→ **Problem to work on**
Copy all lines below containing "Media".

== Segment start ==

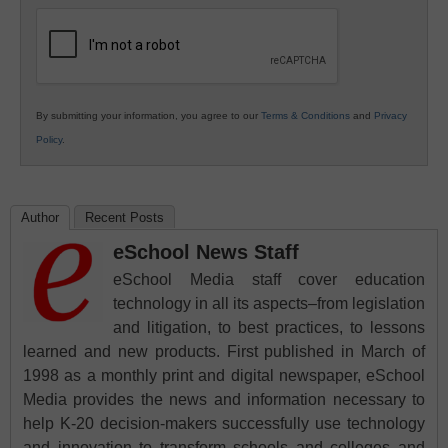
Education
By submitting your information, you agree to our
Terms & Conditions
and
Privacy
Policy
.
Author
Recent Posts
eSchool News Staff
eSchool Media staff cover education
technology in all its aspects–from legislation
and litigation, to best practices, to lessons
learned and new products. First published in March of
1998 as a monthly print and digital newspaper, eSchool
Media provides the news and information necessary to
help K-20 decision-makers successfully use technology
and innovation to transform schools and colleges and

== Segment end ==

→ **Task answer**
eSchool Media staff cover education
Media provides the news and information necessary to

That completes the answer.